- GIVEN RECORDS:
__________________________________________________

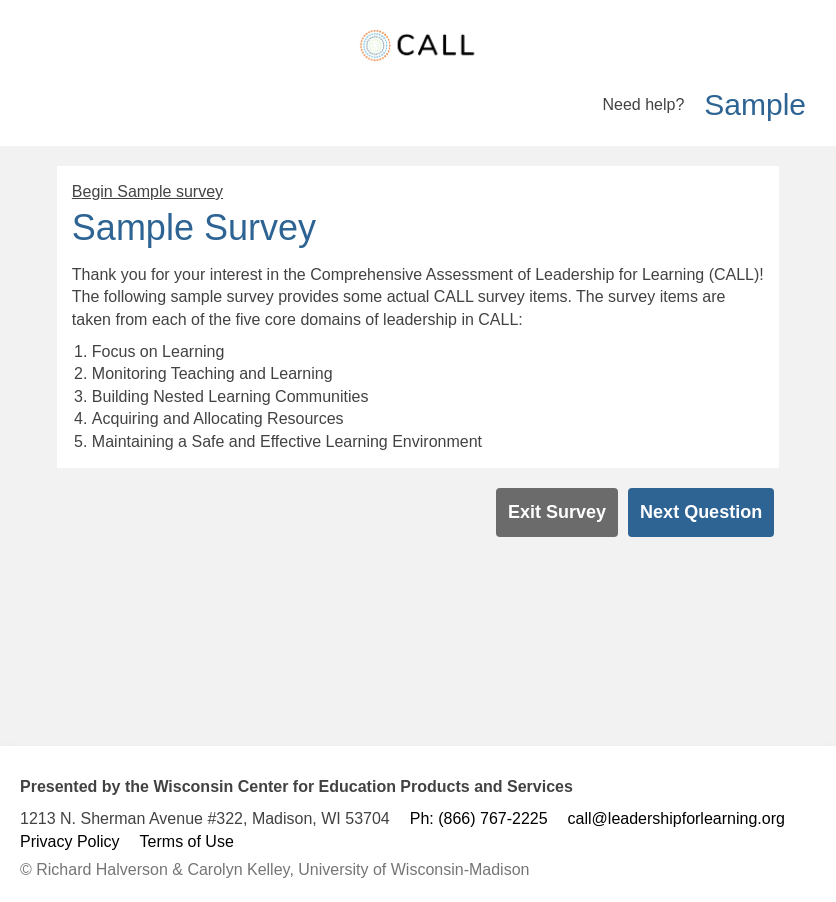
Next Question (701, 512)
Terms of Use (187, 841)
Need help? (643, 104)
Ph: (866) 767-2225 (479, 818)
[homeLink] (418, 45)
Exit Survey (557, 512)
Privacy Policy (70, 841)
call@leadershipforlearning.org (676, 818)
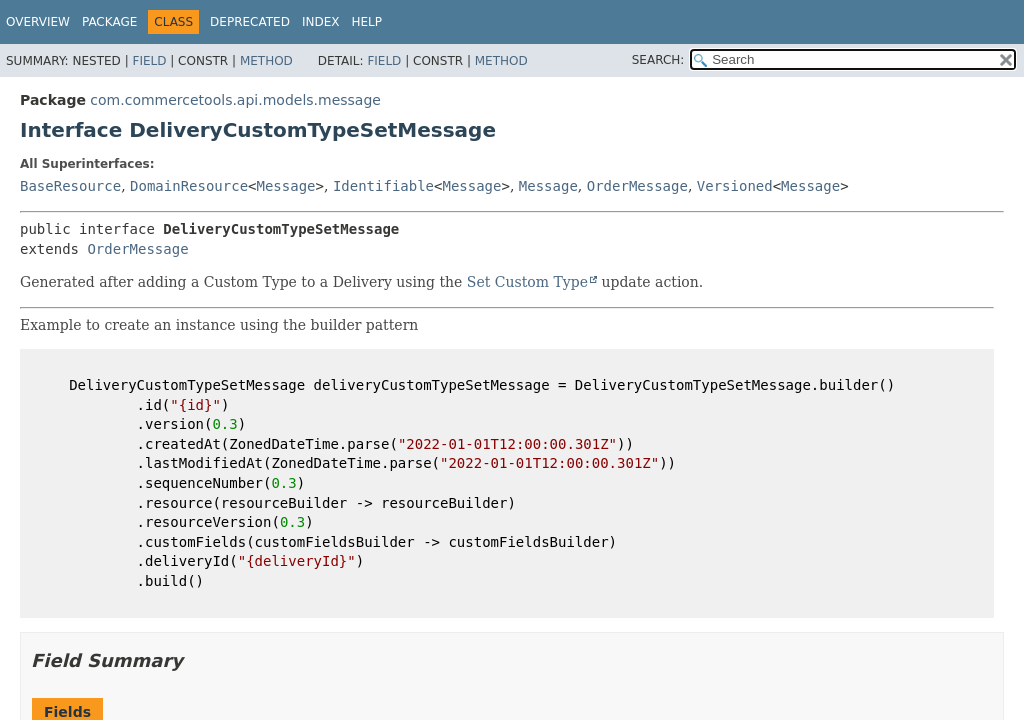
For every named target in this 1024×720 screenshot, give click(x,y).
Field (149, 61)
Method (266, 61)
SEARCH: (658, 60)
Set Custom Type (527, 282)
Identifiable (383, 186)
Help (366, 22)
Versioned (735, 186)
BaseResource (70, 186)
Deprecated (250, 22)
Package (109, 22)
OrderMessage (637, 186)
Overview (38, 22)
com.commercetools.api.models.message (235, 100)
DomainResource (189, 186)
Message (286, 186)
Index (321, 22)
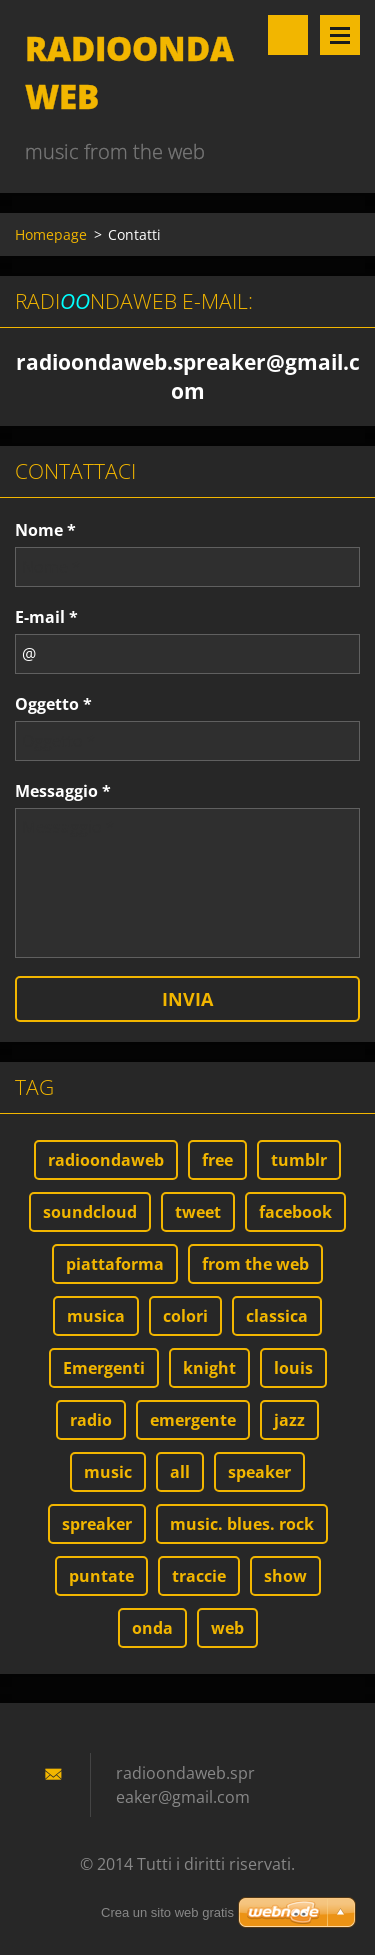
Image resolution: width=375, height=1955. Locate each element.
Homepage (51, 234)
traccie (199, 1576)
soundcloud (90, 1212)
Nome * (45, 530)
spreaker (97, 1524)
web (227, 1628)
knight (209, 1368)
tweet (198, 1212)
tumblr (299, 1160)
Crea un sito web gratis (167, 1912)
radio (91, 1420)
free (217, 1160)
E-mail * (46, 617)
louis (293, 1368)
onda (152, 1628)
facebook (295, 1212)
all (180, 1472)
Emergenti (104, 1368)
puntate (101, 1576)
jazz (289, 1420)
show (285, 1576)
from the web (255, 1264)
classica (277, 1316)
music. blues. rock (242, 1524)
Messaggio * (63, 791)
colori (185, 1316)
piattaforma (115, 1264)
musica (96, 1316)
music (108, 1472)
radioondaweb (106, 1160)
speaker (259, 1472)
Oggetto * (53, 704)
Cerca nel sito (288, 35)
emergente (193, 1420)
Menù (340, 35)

__________________________________________________

- THE PROBLEM: A faithful copy of the entries above is needed, one that contains no images.

- WRITTEN SOLUTION:
Next Question (701, 512)
Terms of Use (187, 841)
Need help? (643, 104)
Ph: (866) 767-2225 (479, 818)
[homeLink] (418, 45)
Exit Survey (557, 512)
Privacy Policy (70, 841)
call@leadershipforlearning.org (676, 818)
For every named target in this 1024×720 screenshot, give click(x,y).
Field (149, 61)
Method (266, 61)
SEARCH: (658, 60)
Set Custom Type (527, 282)
Identifiable (383, 186)
Help (366, 22)
Versioned (735, 186)
BaseResource (70, 186)
Deprecated (250, 22)
Package (109, 22)
OrderMessage (637, 186)
Overview (38, 22)
com.commercetools.api.models.message (235, 100)
DomainResource (189, 186)
Message (286, 186)
Index (321, 22)
Image resolution: width=375, height=1955. Locate each element.
Homepage (51, 234)
traccie (199, 1576)
soundcloud (90, 1212)
Nome * (45, 530)
spreaker (97, 1524)
web (227, 1628)
knight (209, 1368)
tweet (198, 1212)
tumblr (299, 1160)
Crea un sito web gratis (167, 1912)
radio (91, 1420)
free (217, 1160)
E-mail * (46, 617)
louis (293, 1368)
onda (152, 1628)
facebook (295, 1212)
all (180, 1472)
Emergenti (104, 1368)
puntate (101, 1576)
jazz (289, 1420)
show (285, 1576)
from the web (255, 1264)
classica (277, 1316)
music. blues. rock (242, 1524)
Messaggio * (63, 791)
colori (185, 1316)
piattaforma (115, 1264)
musica (96, 1316)
music (108, 1472)
radioondaweb (106, 1160)
speaker (259, 1472)
Oggetto * (53, 704)
Cerca nel sito (288, 35)
emergente (193, 1420)
Menù (340, 35)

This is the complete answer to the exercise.